Outra medida é um projeto que está sendo financiado pelo MMA em parceria
com o Fundo Brasileiro de Conservação da Biodiversidade, para auxiliar
os proprietários rurais do entorno do Parque a fazerem o Cadastro
Ambiental Rural – CAR. O que se propõe então é que se estabeleçam as
Reservas Legais de modo a formar corredores ecológicos para que seja
possível ligar a biodiversidade dos imóveis privados com a
biodiversidade do Parque Nacional.
IHU On-Line – Como a discussão sobre a ampliação do Parque está repercutindo entre a comunidade local?
Fernando Tatagiba – De maneira geral, a percepção da comunidade com
relação à ampliação do parque é bastante positiva. Claro que há setores,
empresas e pessoas que veem isso de forma negativa, especialmente
aqueles que terão seus imóveis afetados por conta da ampliação. Com
relação a esses, é fundamental esclarecer que nenhuma área produtiva
será afetada. Então, aqueles que têm imóveis podem ficar tranquilos,
porque as áreas produtivas das fazendas estão sendo excluídas da
ampliação do parque.
A maior parte da comunidade do entorno vê a ampliação de forma
produtiva, porque o parque é bastante importante para a economia da
região. Existe uma pesquisa de mestrado, que será defendida no início
deste ano, que estima em R$ 70 milhões as receitas advindas da visita ao
parque nacional, considerando os dados de 2015. Hoje, o município de
Alto Paraíso de Goiás é o principal beneficiário econômico da visitação
do parque, mas atualmente já trabalhamos para a abertura de um portão do
parque no município de Cavalcante, porque 65% da área do parque está
nesse município, que ainda não é beneficiado com a visitação.
Com a
ampliação da área, o parque passará a abranger mais dois municípios,
Nova Roma e Teresina de Goiás. Com isso esperamos que, a partir da
ampliação do turismo nesses municípios, o parque passe a ganhar mais
visibilidade e impulso em termos de economia. Estamos trabalhando para
que o parque nacional seja um indutor econômico em toda a região.

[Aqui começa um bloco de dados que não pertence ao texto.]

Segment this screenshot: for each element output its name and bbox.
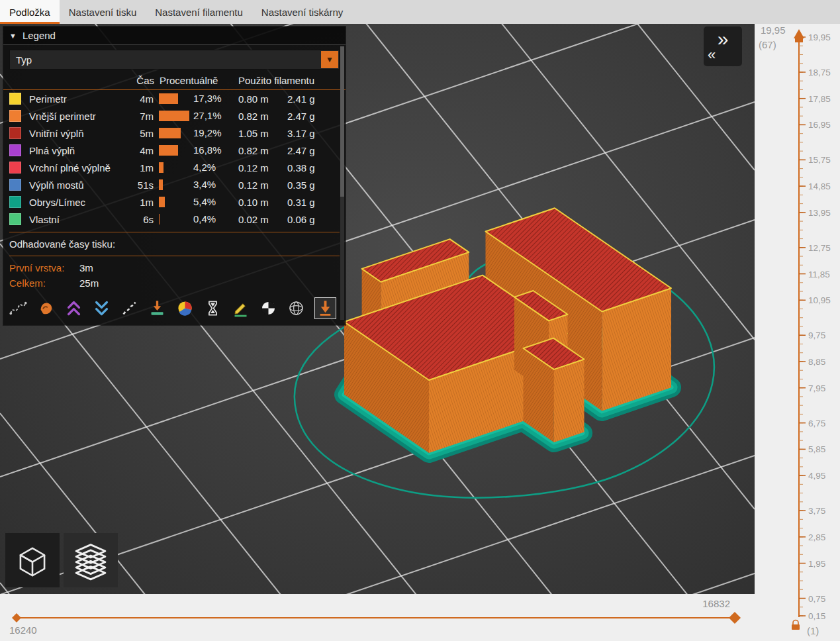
legend-scrollbar[interactable] [340,46,344,320]
layer-slider[interactable]: 19,95 (67) 19,9518,7517,8516,9515,7514,8… [755,24,840,641]
dropdown-arrow-icon[interactable]: ▼ [321,51,338,68]
svg-text:3,75: 3,75 [808,506,825,516]
legend-panel: ▼ Legend Typ ▼ Čas Procentuálně Použito … [3,26,346,325]
wipe-icon[interactable] [37,299,55,317]
feature-percent: 5,4% [193,196,216,208]
preview-layers-view-button[interactable] [64,533,118,587]
tool-marker-icon[interactable] [315,298,336,319]
feature-used-g: 2.47 g [287,145,328,156]
legend-table-header: Čas Procentuálně Použito filamentu [3,73,346,90]
3d-editor-view-button[interactable] [5,533,60,587]
feature-used-m: 0.10 m [238,197,287,208]
svg-text:4,95: 4,95 [808,471,825,481]
legend-row-top-solid-infill[interactable]: Vrchní plné výplně 1m 4,2% 0.12 m 0.38 g [3,159,346,176]
svg-text:10,95: 10,95 [808,295,831,305]
deretractions-icon[interactable] [65,299,83,317]
feature-time: 4m [132,93,158,105]
tab-plater[interactable]: Podložka [0,0,60,24]
percent-bar [159,93,178,104]
layer-slider-ruler[interactable]: 19,9518,7517,8516,9515,7514,8513,9512,75… [755,24,840,641]
legend-row-perimeter[interactable]: Perimetr 4m 17,3% 0.80 m 2.41 g [3,90,346,107]
svg-text:0,15: 0,15 [808,611,825,621]
seams-icon[interactable] [120,299,138,317]
percent-bar [159,111,189,121]
legend-row-bridge-infill[interactable]: Výplň mostů 51s 3,4% 0.12 m 0.35 g [3,176,346,193]
custom-gcode-icon[interactable] [232,299,250,317]
feature-used-m: 0.02 m [238,214,287,225]
col-filament: Použito filamentu [238,75,328,86]
legend-row-external-perimeter[interactable]: Vnější perimetr 7m 27,1% 0.82 m 2.47 g [3,107,346,124]
feature-used-g: 2.41 g [287,93,328,105]
percent-bar [159,128,181,138]
percent-bar [159,179,163,190]
feature-color-swatch [9,110,21,122]
tab-print-settings[interactable]: Nastavení tisku [60,0,146,24]
feature-time: 7m [132,111,158,122]
svg-text:11,85: 11,85 [808,270,830,279]
pause-print-icon[interactable] [204,299,222,317]
feature-used-g: 0.06 g [287,214,328,225]
divider [9,256,340,256]
feature-color-swatch [9,213,21,225]
moves-slider-track[interactable] [0,594,755,641]
legend-row-skirt-brim[interactable]: Obrys/Límec 1m 5,4% 0.10 m 0.31 g [3,193,346,211]
gcode-preview-viewport[interactable]: » « ▼ Legend [0,24,755,594]
legend-header[interactable]: ▼ Legend [3,26,346,45]
svg-text:18,75: 18,75 [808,68,831,77]
tab-bar: Podložka Nastavení tisku Nastavení filam… [0,0,840,24]
center-of-gravity-icon[interactable] [259,299,277,317]
svg-text:1,95: 1,95 [808,559,825,569]
feature-used-m: 1.05 m [238,128,287,139]
feature-label: Výplň mostů [29,179,132,191]
tab-filament-settings[interactable]: Nastavení filamentu [146,0,252,24]
first-layer-time-row: První vrstva: 3m [3,260,346,275]
feature-used-g: 2.47 g [287,111,328,122]
svg-text:0,75: 0,75 [808,594,825,604]
legend-row-internal-infill[interactable]: Vnitřní výplň 5m 19,2% 1.05 m 3.17 g [3,124,346,142]
svg-text:5,85: 5,85 [808,444,825,454]
feature-color-swatch [9,93,21,105]
feature-label: Plná výplň [29,145,132,156]
feature-time: 6s [132,214,158,225]
svg-text:12,75: 12,75 [808,243,831,253]
current-layer-height: 19,95 [761,25,786,36]
svg-text:13,95: 13,95 [808,208,831,218]
legend-row-custom[interactable]: Vlastní 6s 0,4% 0.02 m 0.06 g [3,211,346,228]
cube-icon [12,540,53,581]
feature-label: Vrchní plné výplně [29,162,132,173]
retractions-icon[interactable] [93,299,111,317]
color-print-icon[interactable] [176,299,194,317]
feature-used-m: 0.12 m [238,179,287,191]
legend-row-solid-infill[interactable]: Plná výplň 4m 16,8% 0.82 m 2.47 g [3,142,346,159]
scrollbar-thumb[interactable] [340,46,344,197]
travel-icon[interactable] [9,299,27,317]
feature-percent: 27,1% [193,110,222,122]
svg-text:16,95: 16,95 [808,120,831,130]
total-value: 25m [79,277,99,289]
feature-color-swatch [9,144,21,156]
feature-used-m: 0.12 m [238,162,287,173]
current-layer-number: (67) [759,39,776,50]
feature-label: Perimetr [29,93,132,105]
collapse-arrow-icon: ▼ [9,32,17,40]
feature-used-m: 0.82 m [238,145,287,156]
svg-text:6,75: 6,75 [808,419,825,428]
legend-title-text: Legend [23,30,56,41]
first-layer-label: První vrstva: [9,262,79,273]
percent-bar [159,197,165,207]
view-type-select[interactable]: Typ ▼ [9,50,340,70]
collapse-sidebar-button[interactable]: » « [704,26,742,66]
feature-color-swatch [9,196,21,208]
feature-time: 1m [132,197,158,208]
shells-icon[interactable] [287,299,305,317]
svg-text:14,85: 14,85 [808,181,831,191]
color-change-icon[interactable] [148,299,166,317]
feature-time: 4m [132,145,158,156]
feature-used-g: 0.31 g [287,197,328,208]
feature-time: 1m [132,162,158,173]
moves-slider[interactable]: 16832 16240 [0,594,755,641]
feature-used-m: 0.80 m [238,93,287,105]
divider [9,232,340,232]
tab-printer-settings[interactable]: Nastavení tiskárny [252,0,352,24]
svg-text:7,95: 7,95 [808,383,825,393]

É fundamental esclarecer que nenhuma área produtiva será afetada pela ampliação do Parque
IHU On-Line – Há uma estimativa de quando será concluído o processo de negociação da ampliação do Parque Nacional?

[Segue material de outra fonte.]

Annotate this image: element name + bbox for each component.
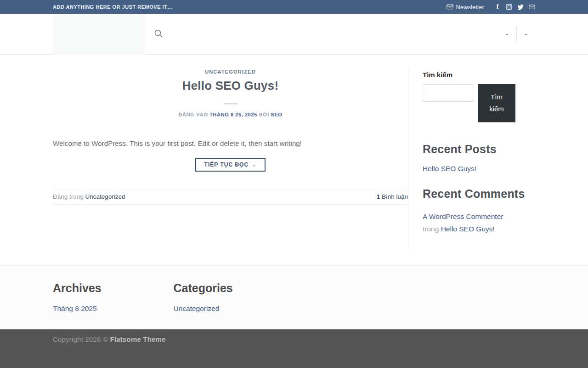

Fernando Tatagiba – Hoje a negociação está na esfera do gabinete do
ministro do MMA e do governador de Goiás. Em setembro de 2016, teria
sido decretada a ampliação do parque, mas o governador, atendendo a um
pedido do setor agrícola e agropecuário do estado, solicitou ao ministro
do MMA um prazo de seis meses para aprofundar algumas análises
fundiárias para ter mais segurança em relação à ampliação. Esse prazo
termina em fevereiro, e a nossa expectativa, que trabalhamos na gestão
do parque nacional, e da comunidade, que vê na ampliação uma
oportunidade de desenvolvimento da região, é que a qualquer momento, a
partir de fevereiro, seja decretada a ampliação do parque.
Conservar o Cerrado e o Parque Nacional e trabalhar para a ampliação do
Parque significa garantir as condições de vida e bem-estar para o
próprio ser humano
IHU On-Line – Qual a importância do Parque Nacional da Chapada dos
Veadeiros em termos de ecossistema e da preservação do Cerrado,
especialmente para evitar a crise hídrica?
Fernando Tatagiba – Vemos como fundamental a conservação do Cerrado e do
Parque Nacional, especialmente porque o Cerrado abriga as três
principais bacias hidrográficas do país: a do Rio da Prata, a do Rio São
Francisco e boa parte da Bacia Amazônica, dado que Tapajós e Tocantins
nascem no bioma Cerrado.
As nascentes mais altas do Rio Tocantins estão
na Chapada dos Veadeiros, e o Cerrado é conhecido como berço das águas.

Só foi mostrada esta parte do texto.